Passing the village fields, she saw Roger Mustard and Thomas the Stutterer swinging their weed hooks and felt the familiar feelings in her
chest and her throat, but turned her eyes away so she would not have to think about what she had had and what she had lost.
The manor was bustling in the sunshine. She went first to the barn, where the men were sharpening hoes and sickles in preparation for the summer hay cutting. “The boy Edward?” she asked a tall, red-nosed man. “The small boy who arrived after harvest to help with the threshing, is he still
here?”
The man turned and looked at Alyce. “Forget this Edward, curly top. My name is Mat and I am six times the man he is. Climb up here on this hay
bale and give me a warm, sticky kiss.”
“My hair may be frizzled but my wits are not,” Alyce responded. “Save your sticky kisses for your wife or your cow.”
Alyce left the barn and went next to the smithy, where the manor blacksmith and his apprentices were hammering lumps of iron into shoes for horses. “The boy Edward?” she asked again. Her answer was rude remarks, laughter, and kissing sounds from men too ill-tempered or too busy or too tired to care about the questions of a strange girl.
“The boy Edward?” Alyce asked the kitchen maid skinning a pig in the manor yard, the laundress boiling great kettles of goose fat for soap, the
carpenters fashioning a coffin for Old Ned, who had died that morning.
None answered. “Corpus bones!” said Alyce. “I might as well be asking the fence.”
Finally she found her way to the shed that served as the manor kitchen and there found a cook who, judging from the words pouring forth from her mouth with none to listen, would not be reluctant to talk to Alyce.

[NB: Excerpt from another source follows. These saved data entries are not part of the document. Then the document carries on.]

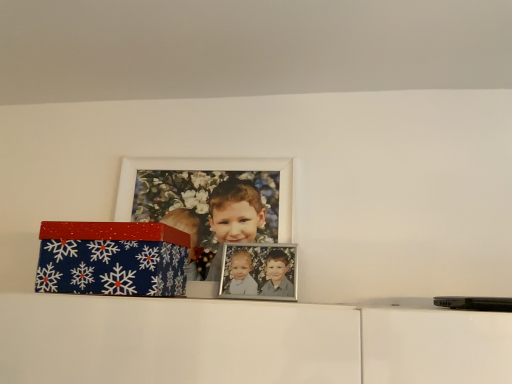 Question: Considering the relative positions of blue glittery box at left and white matte picture frame at upper center in the image provided, is blue glittery box at left in front of white matte picture frame at upper center?

Choices:
 (A) yes
 (B) no

Answer: (A)

Question: Would you consider blue glittery box at left to be distant from white matte picture frame at upper center?

Choices:
 (A) no
 (B) yes

Answer: (A)

Question: From a real-world perspective, is blue glittery box at left on white matte picture frame at upper center?

Choices:
 (A) yes
 (B) no

Answer: (B)

Question: Can you confirm if blue glittery box at left is thinner than white matte picture frame at upper center?

Choices:
 (A) no
 (B) yes

Answer: (A)

Question: Would you say white matte picture frame at upper center is part of blue glittery box at left's contents?

Choices:
 (A) yes
 (B) no

Answer: (B)

Question: Can you confirm if blue glittery box at left is positioned to the left of white matte picture frame at upper center?

Choices:
 (A) no
 (B) yes

Answer: (B)

Question: Is white matte picture frame at upper center taller than blue glittery box at left?

Choices:
 (A) no
 (B) yes

Answer: (B)

Question: From a real-world perspective, does white matte picture frame at upper center sit lower than blue glittery box at left?

Choices:
 (A) yes
 (B) no

Answer: (B)

Question: Is white matte picture frame at upper center bigger than blue glittery box at left?

Choices:
 (A) no
 (B) yes

Answer: (A)

Question: Would you consider white matte picture frame at upper center to be distant from blue glittery box at left?

Choices:
 (A) yes
 (B) no

Answer: (B)

Question: Is white matte picture frame at upper center at the left side of blue glittery box at left?

Choices:
 (A) yes
 (B) no

Answer: (B)

Question: From a real-world perspective, is white matte picture frame at upper center on blue glittery box at left?

Choices:
 (A) no
 (B) yes

Answer: (B)

Question: Choose the correct answer: Is white matte picture frame at upper center inside blue glittery box at left or outside it?

Choices:
 (A) outside
 (B) inside

Answer: (A) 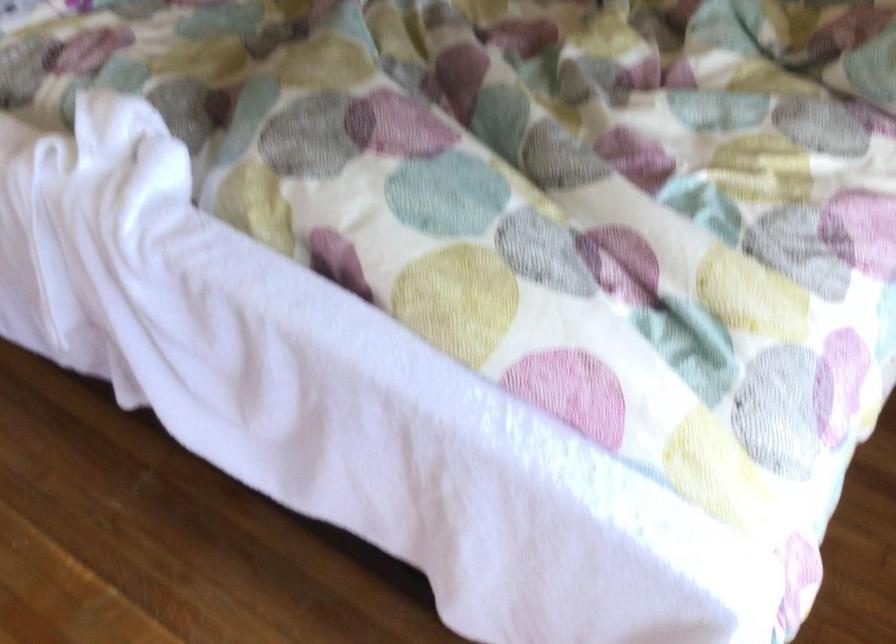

“Please, ma’am,” said Alyce, who had learned that ma’ams and sirs served her well even with cooks and stableboys when asking favors. “Please, ma’am, the boy Edward who came after harvest to help with the threshing, is he still here? Have you seen aught of him?”
“Ah, the lamb,” the cook cooed, waving her ladle at Alyce, the little lamb. He be here. But too small he is to be swinging that great heavy flail about or wrestling with the oxen and ploughs and the taunting of the men, so I try to watch over him, the wee duckling, and find him simple tasks to do, suited for a small boy.” The cook sat down, her face red from the heat and emotion and the boiling and stewing going on about her, took off one great leather shoe, and used it to fan her face. She peered closely at Alyce. “Surely then you be the sister he talks about, for you look just like him and
could pass for twins.” The cook muttered and crossed herself. “You not be twins?” she asked Alyce, peering closer. “I cannot abide twins.”

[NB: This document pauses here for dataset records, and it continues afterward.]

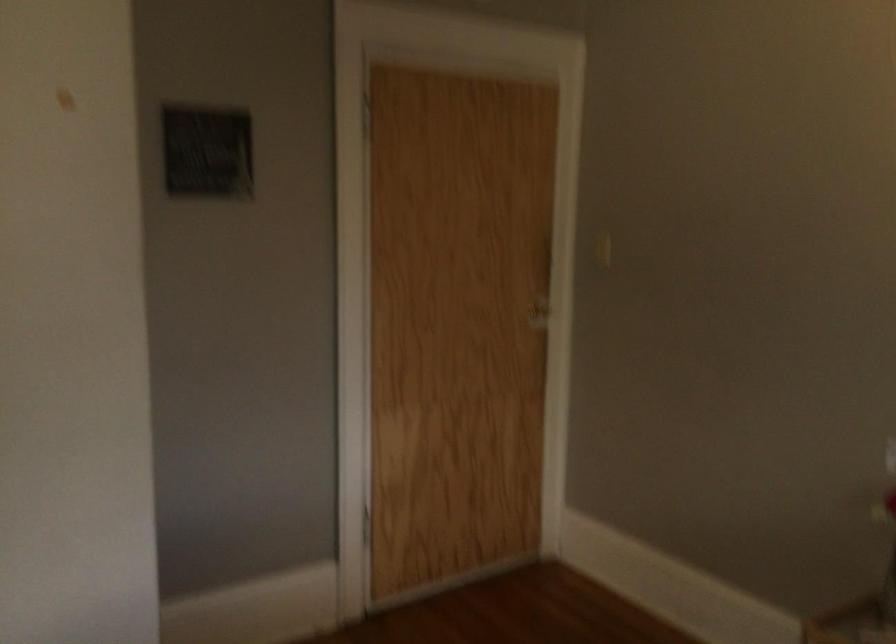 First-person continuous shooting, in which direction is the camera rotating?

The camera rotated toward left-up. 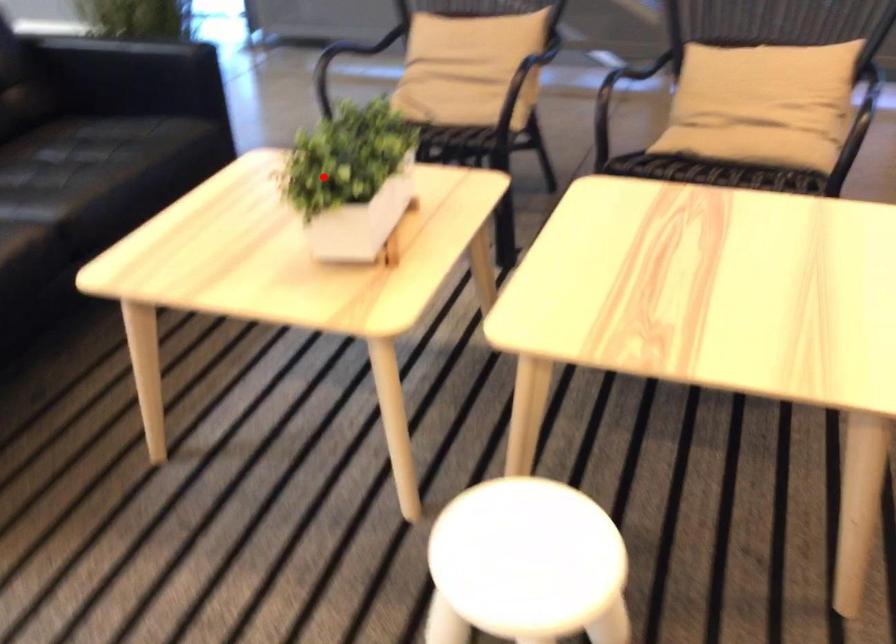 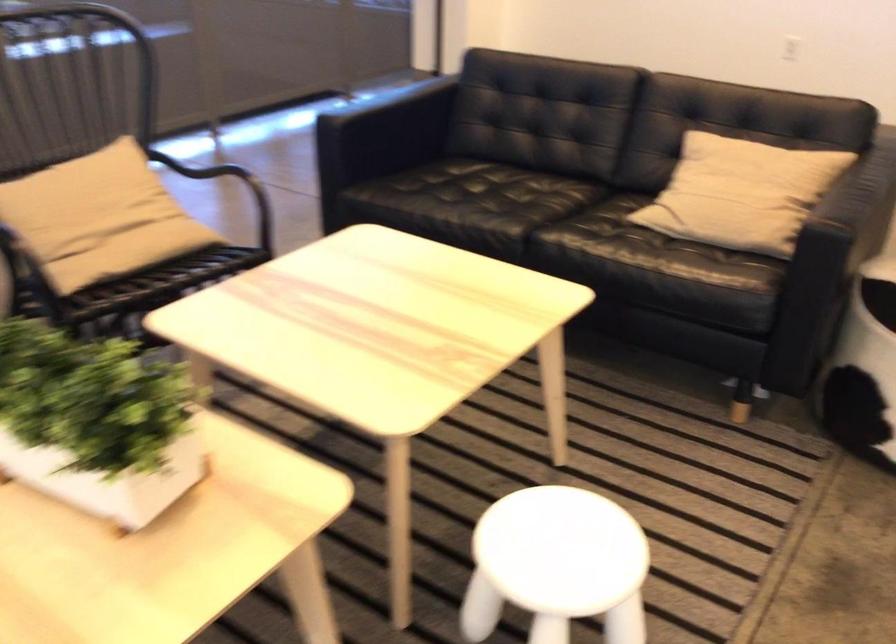 Question: I am providing you with two images of the same scene from different viewpoints. Image1 has a red point marked. In image2, the corresponding 3D location appears at what relative position? Reply with the corresponding letter.

Choices:
 (A) Closer
 (B) Farther

Answer: (A) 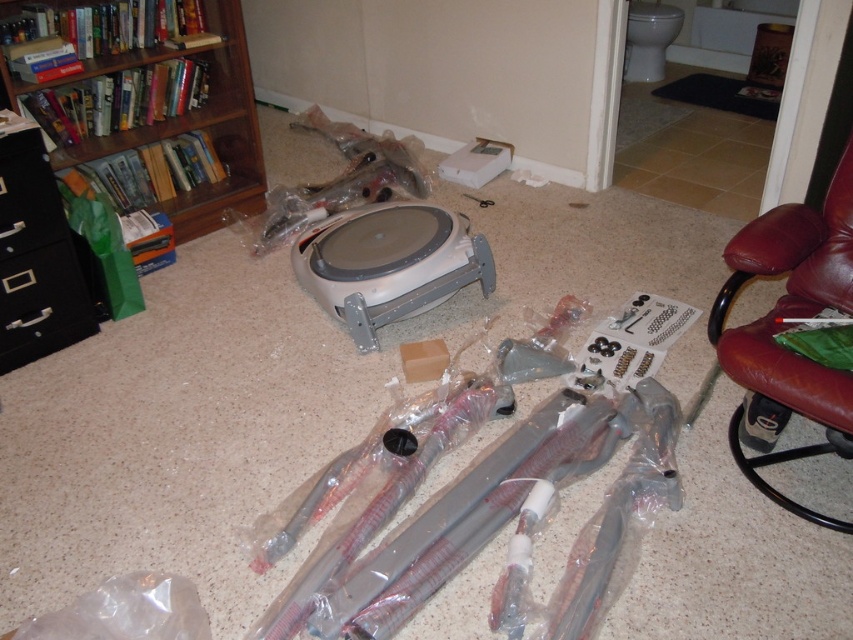 Question: Which of the following is the closest to the observer?

Choices:
 (A) brown leather armchair at right
 (B) white plastic robotic vacuum cleaner at center
 (C) black plastic drawer at left

Answer: (A)

Question: Can you confirm if wooden bookshelf at left is wider than black plastic drawer at left?

Choices:
 (A) yes
 (B) no

Answer: (A)

Question: Estimate the real-world distances between objects in this image. Which object is closer to the white plastic robotic vacuum cleaner at center?

Choices:
 (A) black plastic drawer at left
 (B) wooden bookshelf at left
 (C) brown leather armchair at right

Answer: (B)

Question: Is white plastic robotic vacuum cleaner at center further to camera compared to black plastic drawer at left?

Choices:
 (A) no
 (B) yes

Answer: (B)

Question: Which point is farther to the camera?

Choices:
 (A) (300, 264)
 (B) (235, 198)
 (C) (735, 420)

Answer: (B)

Question: Is wooden bookshelf at left positioned behind black plastic drawer at left?

Choices:
 (A) no
 (B) yes

Answer: (B)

“No, ma’am. We be not even brother and sister.”
“Ah, never say that, sweet pudding, for you are as alike as two peas. Just so you are not twins.”

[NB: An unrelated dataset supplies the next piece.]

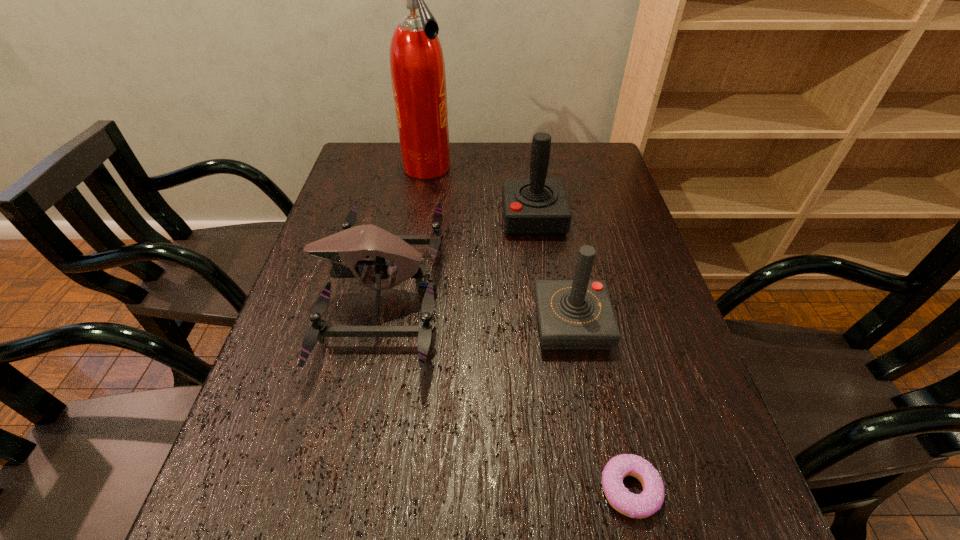 Locate an element on the screen. vacant region that satisfies the following two spatial constraints: 1. on the rectangular base of the shortest object; 2. on the left side of the shorter joystick is located at coordinates (603, 489).

Identify the location of vacant area in the image that satisfies the following two spatial constraints: 1. on the rectangular base of the shortest object; 2. on the right side of the shorter joystick. [x=603, y=489].

The height and width of the screenshot is (540, 960). What are the coordinates of `vacant space that satisfies the following two spatial constraints: 1. on the base of the shortest object; 2. on the left side of the farther joystick` in the screenshot? It's located at (572, 489).

The height and width of the screenshot is (540, 960). Find the location of `vacant space that satisfies the following two spatial constraints: 1. on the base of the farther joystick; 2. on the right side of the shortest object`. vacant space that satisfies the following two spatial constraints: 1. on the base of the farther joystick; 2. on the right side of the shortest object is located at coordinates (572, 489).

“No, ma’am, not twins,” answered Alyce again, wondering why twin cows such as Baldred and Billfrith should be such a joy and a boon while twin babies were ill-starred and unlucky.
“Well, then, my little turnip. Go find your brother in the hen house behind the barn, where I sent him to gather eggs for a parsley omelet. And bring yourselves back here for a dinner of bread and bacon.” The cook wiped her wet red face on her skirt, picked a struggling fly from the great pot of soup she was stirring, and began a new conversation with herself, for she found such talk interesting and hardly ever disagreed with what was said.